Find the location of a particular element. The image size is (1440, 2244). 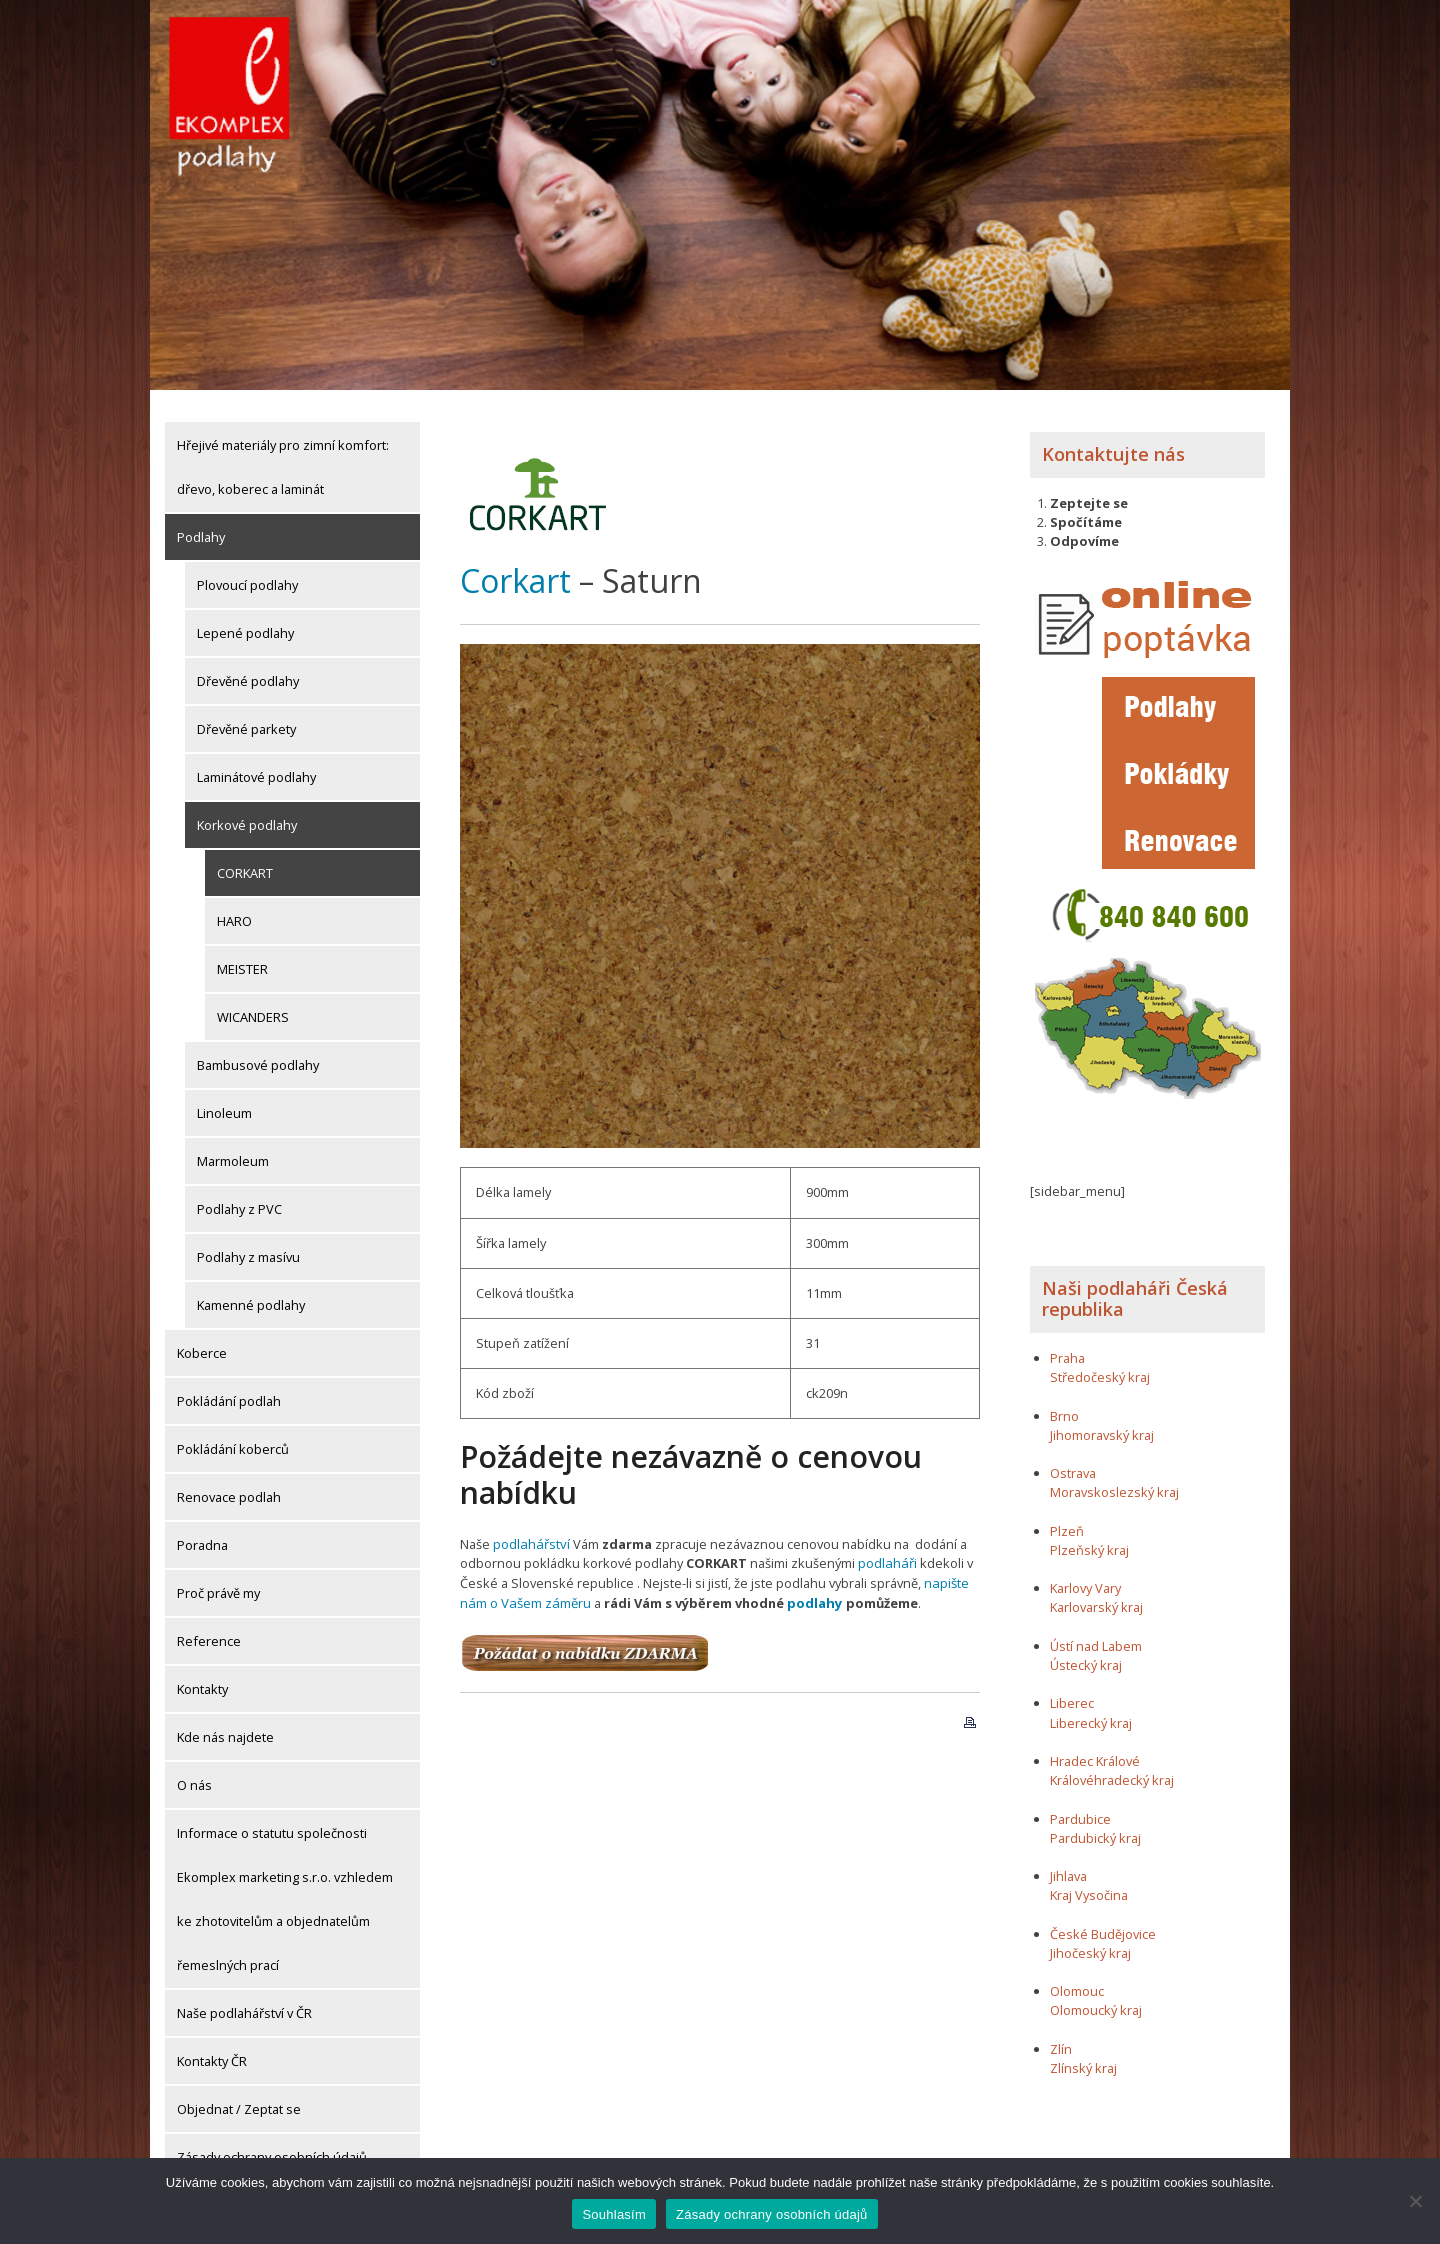

Karlovy Vary is located at coordinates (1085, 1571).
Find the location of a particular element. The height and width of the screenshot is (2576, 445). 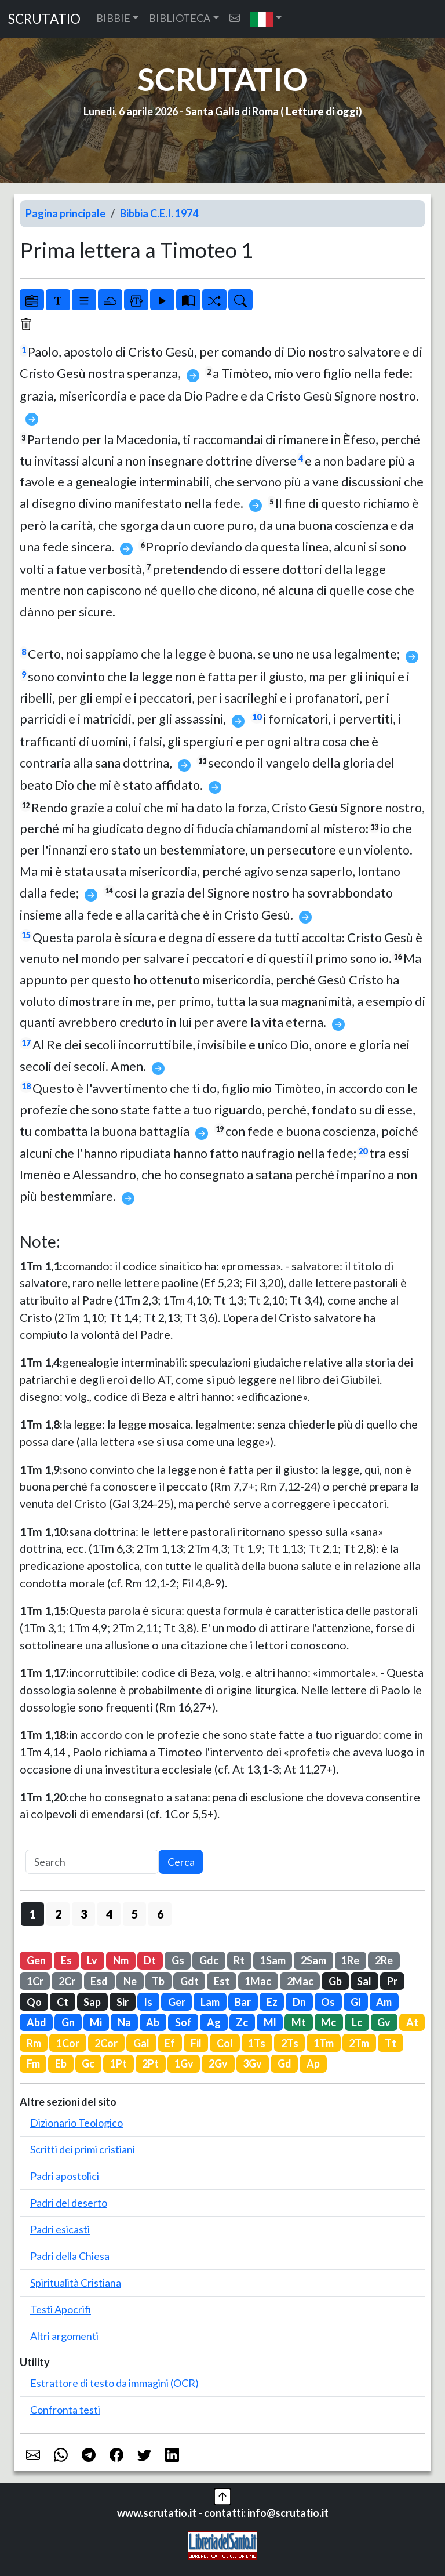

Altri argomenti is located at coordinates (64, 2336).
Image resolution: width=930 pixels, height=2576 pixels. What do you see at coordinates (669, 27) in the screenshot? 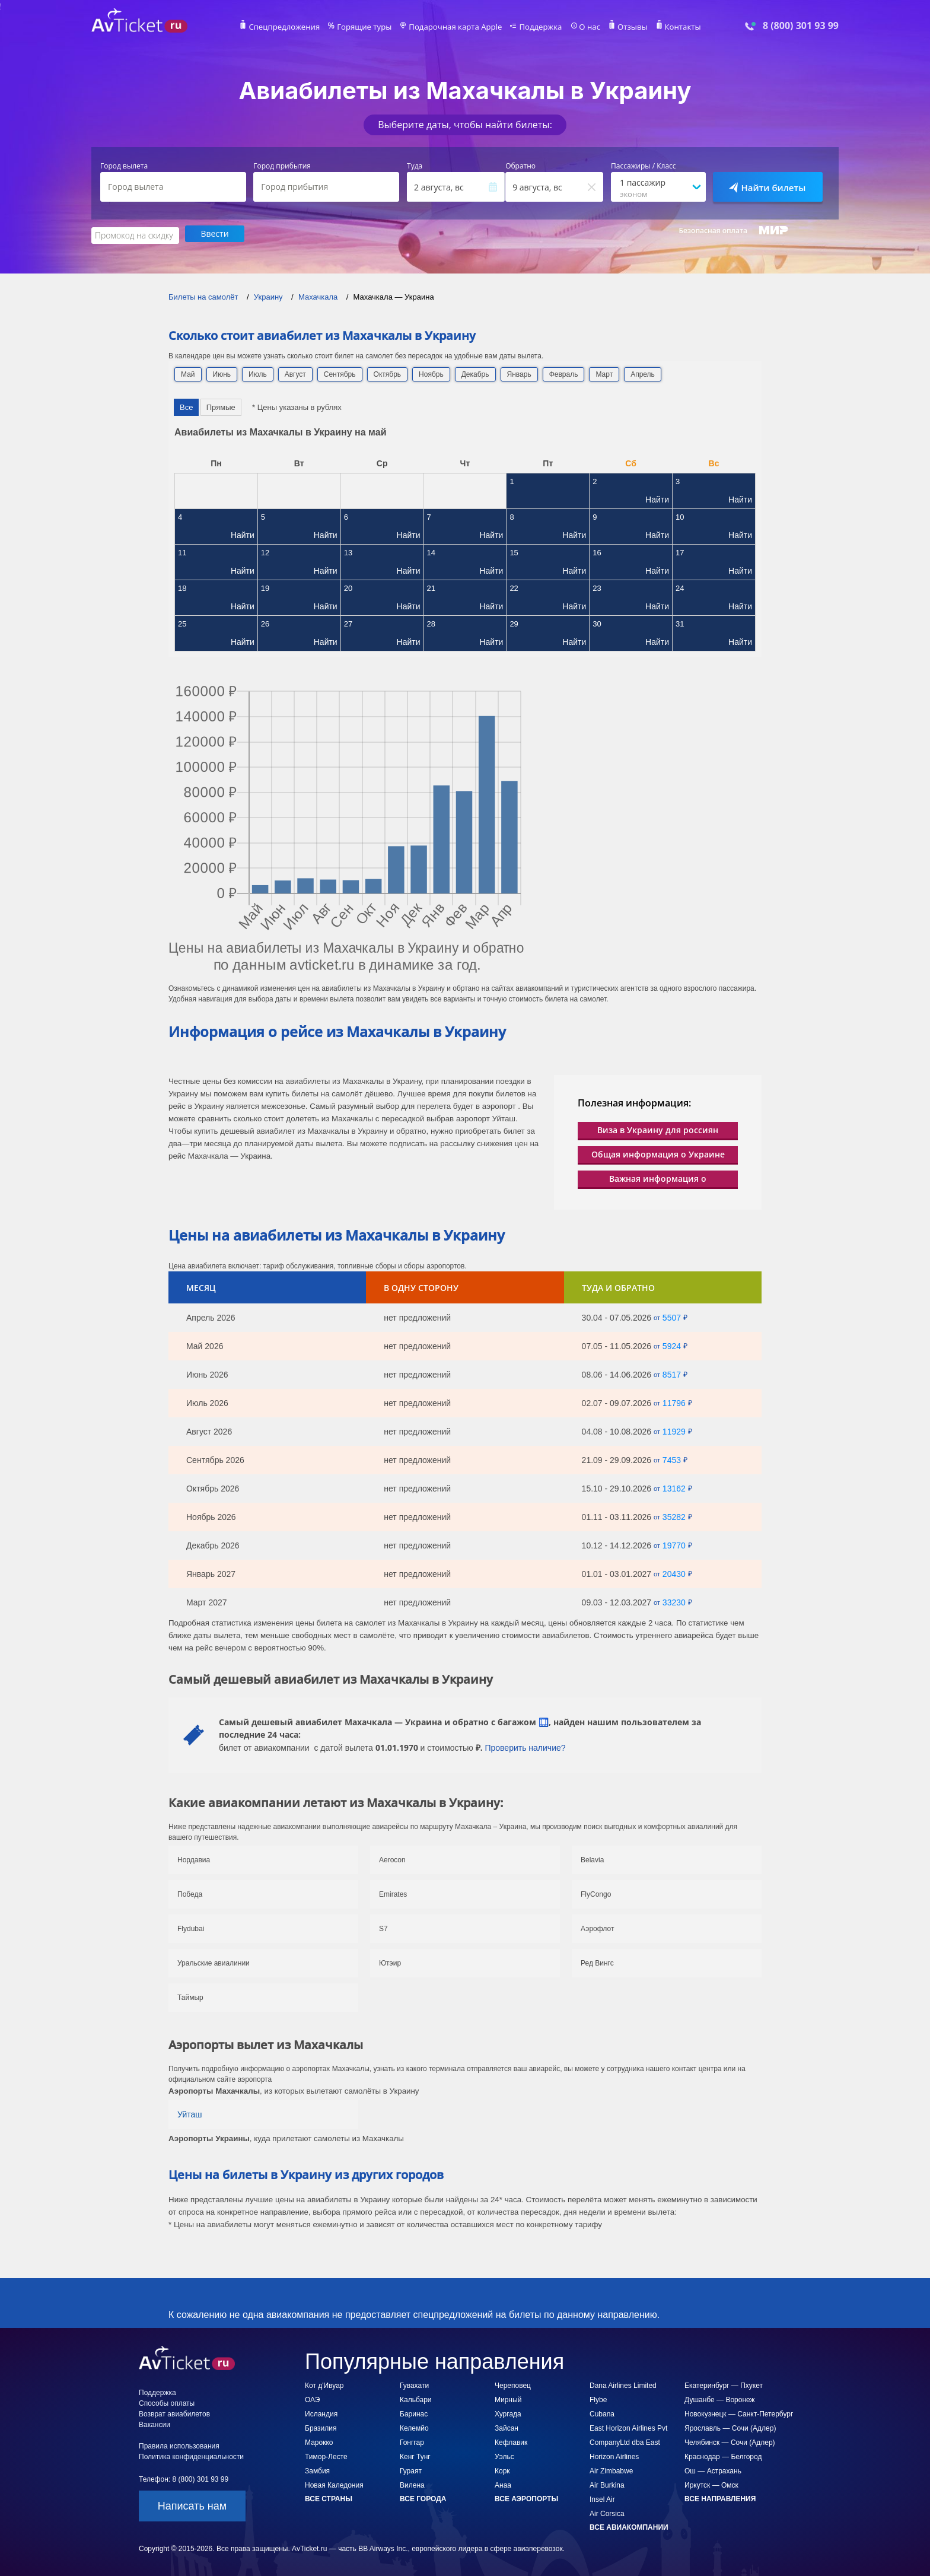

◇ ◇ ◇

▸ **To do**: Print every line of the listing exactly, please, and leave the images out.

▸ **Written response**:
Find the location of a particular element. The image size is (1440, 2244). 

Karlovy Vary is located at coordinates (1085, 1571).
Find the location of a particular element. The height and width of the screenshot is (2576, 445). 

Altri argomenti is located at coordinates (64, 2336).
Image resolution: width=930 pixels, height=2576 pixels. What do you see at coordinates (669, 27) in the screenshot? 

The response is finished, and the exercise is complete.